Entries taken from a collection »

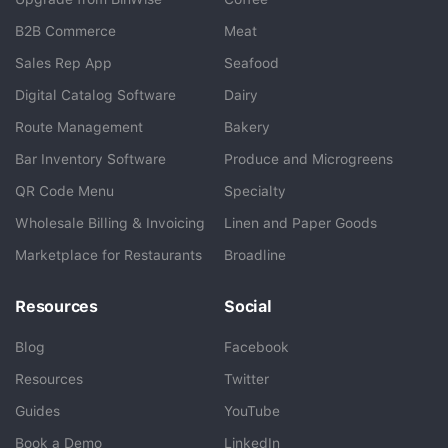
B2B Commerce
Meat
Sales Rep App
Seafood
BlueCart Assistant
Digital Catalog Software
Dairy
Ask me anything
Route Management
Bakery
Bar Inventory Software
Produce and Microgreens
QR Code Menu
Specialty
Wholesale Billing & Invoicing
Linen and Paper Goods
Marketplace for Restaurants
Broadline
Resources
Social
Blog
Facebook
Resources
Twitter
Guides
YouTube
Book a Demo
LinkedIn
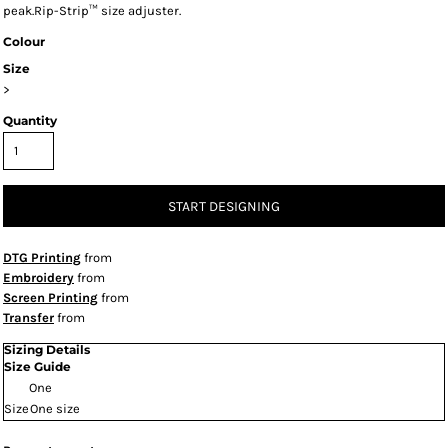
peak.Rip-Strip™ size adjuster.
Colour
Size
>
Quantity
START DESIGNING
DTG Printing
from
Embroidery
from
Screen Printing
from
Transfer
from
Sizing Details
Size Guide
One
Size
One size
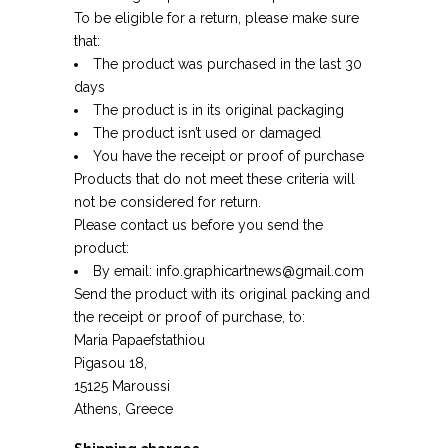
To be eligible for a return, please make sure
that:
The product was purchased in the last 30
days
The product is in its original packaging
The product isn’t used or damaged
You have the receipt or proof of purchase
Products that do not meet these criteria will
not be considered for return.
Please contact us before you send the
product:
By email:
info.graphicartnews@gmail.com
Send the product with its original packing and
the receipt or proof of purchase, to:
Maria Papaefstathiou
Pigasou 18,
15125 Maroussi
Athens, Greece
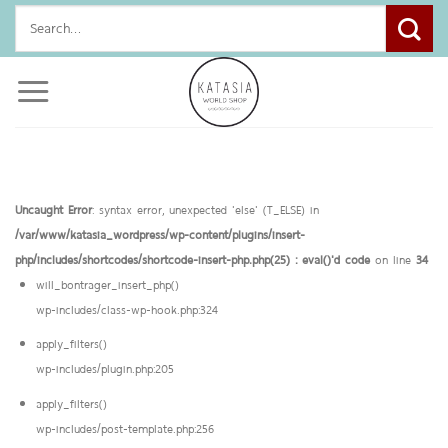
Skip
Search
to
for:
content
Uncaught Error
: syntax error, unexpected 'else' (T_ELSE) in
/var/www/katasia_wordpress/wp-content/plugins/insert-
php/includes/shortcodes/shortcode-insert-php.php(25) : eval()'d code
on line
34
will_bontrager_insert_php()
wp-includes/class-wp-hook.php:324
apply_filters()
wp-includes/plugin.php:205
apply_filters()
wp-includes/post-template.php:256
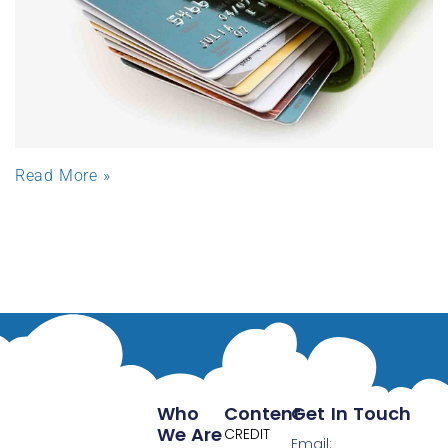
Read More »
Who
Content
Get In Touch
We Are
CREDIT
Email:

WHAT YOU SHOULD DO » Looking at each line of the records, count the ones where the word "that" appears, and report only the count.

RESULT OF THIS TASK » 2